People sometimes wonder how can you not see these on CT? But of course on the PET scan there’s a lot of avidity, there’s a flare effect. But when you look on the CT, these are less than 10 millimeters. But unfortunately, he’s also got more established disease. He’s now an M1A patient because he has extensive retroperitoneal lymphadenopathy. Very obvious, high SUVs. We don’t biopsy these anymore. We used to five years ago when we weren’t certain, so what do we do now? There’s very profound management impact for this type of patient. Should we still proceed with primary therapy, which is what he would be offered anywhere else in the world at a young fit patient like this, or should we believe that he’s got metastatic disease and offer him best systemic therapy plus perhaps some local therapy to the prostate, à la STAMPEDE, et cetera.

So this is a classic conundrum we see with high quality imaging. But remember those of you who have doubts about this type of imaging, this is real. This is prostate cancer. Okay. So I think it, you can’t unsee this when you’ve shown it to a patient. So we can’t just ignore it and persist with the 20 or 30 year old imaging paradigms. We have to somehow embrace it into the decision making and try not to harm patients.

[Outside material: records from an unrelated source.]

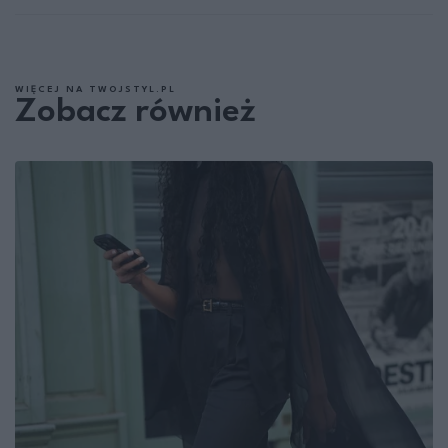
WIĘCEJ NA TWOJSTYL.PL
Zobacz również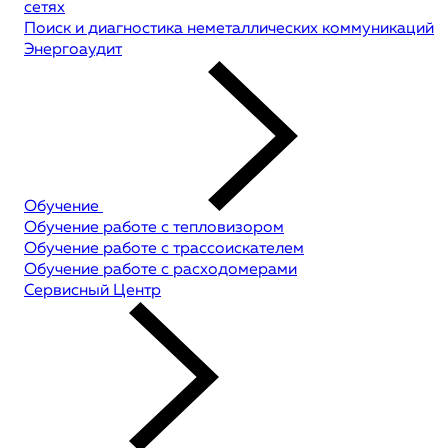
сетях
Поиск и диагностика неметаллических коммуникаций
Энергоаудит
Обучение
Обучение работе с тепловизором
Обучение работе с трассоискателем
Обучение работе с расходомерами
Сервисный Центр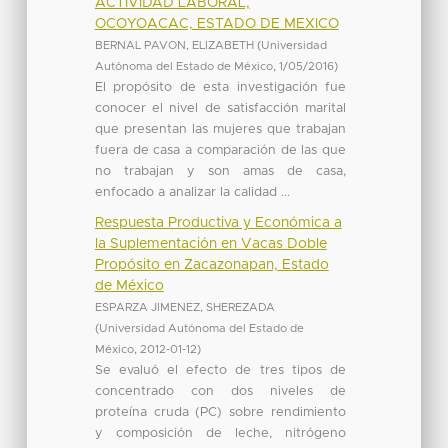
ACTIVIDAD LABORAL,
OCOYOACAC, ESTADO DE MEXICO
BERNAL PAVON, ELIZABETH
(
Universidad
Autónoma del Estado de México
,
1/05/2016
)
El propósito de esta investigación fue
conocer el nivel de satisfacción marital
que presentan las mujeres que trabajan
fuera de casa a comparación de las que
no trabajan y son amas de casa,
enfocado a analizar la calidad ...
Respuesta Productiva y Económica a
la Suplementación en Vacas Doble
Propósito en Zacazonapan, Estado
de México
ESPARZA JIMENEZ, SHEREZADA
(
Universidad Autónoma del Estado de
México
,
2012-01-12
)
Se evaluó el efecto de tres tipos de
concentrado con dos niveles de
proteína cruda (PC) sobre rendimiento
y composición de leche, nitrógeno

So I think these are the really important considerations. The accuracy is one thing, but it’s the management impact, I think that’s the most profound thing here as Ian Davis talked about. And I think my bottom line here is that I do think those of you running very large phase three randomized trials of metastatic or M0 high-risk prostate cancer should embrace novel imaging in your trial design. You don’t have to do the whole 2000 patient series with novel imaging, but build it into the study design so we can record accuracy and management impact.

Finally, a little extra advantage we have in PSMA-detected node diseases. The ability to identify these nodes a little better at the time of surgery because it’s not easy sometimes to find those tiny internal iliac nodes that are seen on the preop PET scan. But this group from Munich, led by Matthias Eiber and Tobias Maurer before he moved to Hamburg, developed a nice technique for salvage lymph node dissection, which can now move into the primary setting where they inject indium labeled PSMA prior to surgery and then intraoperatively using a combination of an acoustic probe and a visual probe, they can identify them. So what you see on the left is the probe about to be deployed into the abdomen to detect these lymph nodes with a signature you can hear, if they turn the sound up please. And on the bottom you can see the dense PSMA staining on this. And on the right you’ll see that as they take out the lymph node packets, they can detect and verify that they’ve resected these nodes.

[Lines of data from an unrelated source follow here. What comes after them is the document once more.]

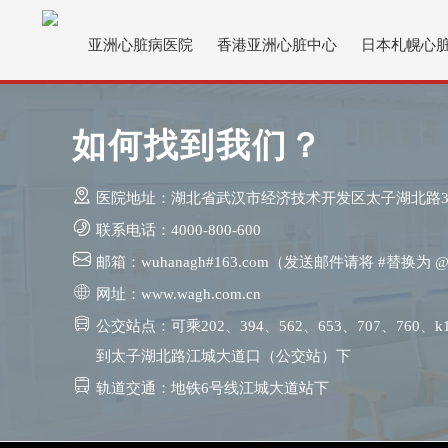
亚洲心脏病医院
香港亚洲心脏中心
日本札幌心
如何找到我们？
医院地址：湖北省武汉市经济技术开发区太子湖北路3
联系电话：4000-800-600
邮箱：wuhanagh#163.com（发送邮件请将 #替换为 
网址：www.wagh.com.cn
公交站点：可乘202、394、562、653、707、760、k
到太子湖北路江城大道口（公交站）下
轨道交通：地铁6号线江城大道站下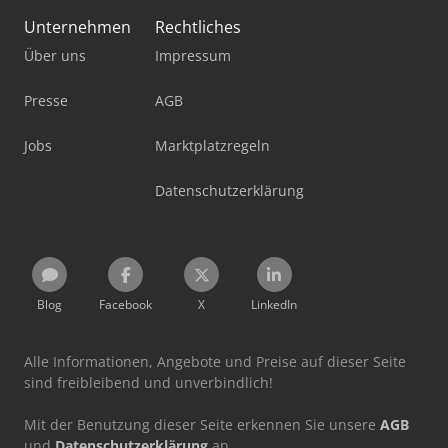
Unternehmen
Rechtliches
Über uns
Impressum
Presse
AGB
Jobs
Marktplatzregeln
Datenschutzerklärung
Blog
Facebook
X
LinkedIn
Alle Informationen, Angebote und Preise auf dieser Seite
sind freibleibend und unverbindlich!
Mit der Benutzung dieser Seite erkennen Sie unsere
AGB
und
Datenschutzerklärung
an.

So I think the PSMA may also be just an opportunity to do higher quality targeted surgery using this type of technology. And they’ve reported nice data in terms of accuracy here. So my take-home message is on novel imaging. It’s self-evident to those of us who use the technology that the sensitivity and specificity is better, but we do need the objective evidence and the appropriate PSMA trial should provide that for us. It’s very disruptive and I think it’s the management impact that is the most considered challenge we face in this era when we have widespread access to PET scanning in some countries.

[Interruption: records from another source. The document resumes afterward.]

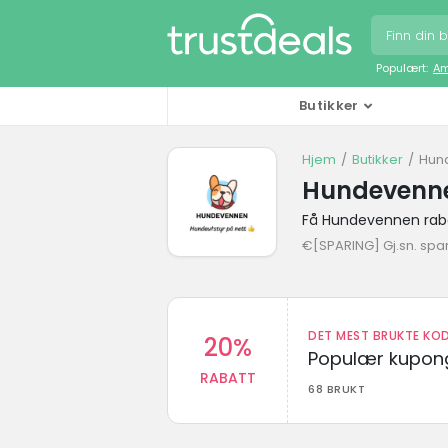
Populært:
Am
Butikker
Hjem
Butikker
Hun
Hundevenne
Få Hundevennen rab
€[SPARING] Gj.sn. spa
DET MEST BRUKTE KOD
20%
Populær kupong
RABATT
68 BRUKT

So in conclusion, I think there is some good evidence for local therapy in cN1 M0 prostate cancer by conventional imaging. And we’ll hear about radiotherapy as that option for which there’s a lot of evidence, but surgery can be an option as part of a multimodal approach. I think it’s fair to say that novel imaging provides a much more accurate picture of the disease extent, but we need to very carefully evaluate the management impact. And as a result of that, I think we will select better patients for surgery. Thank you very much indeed.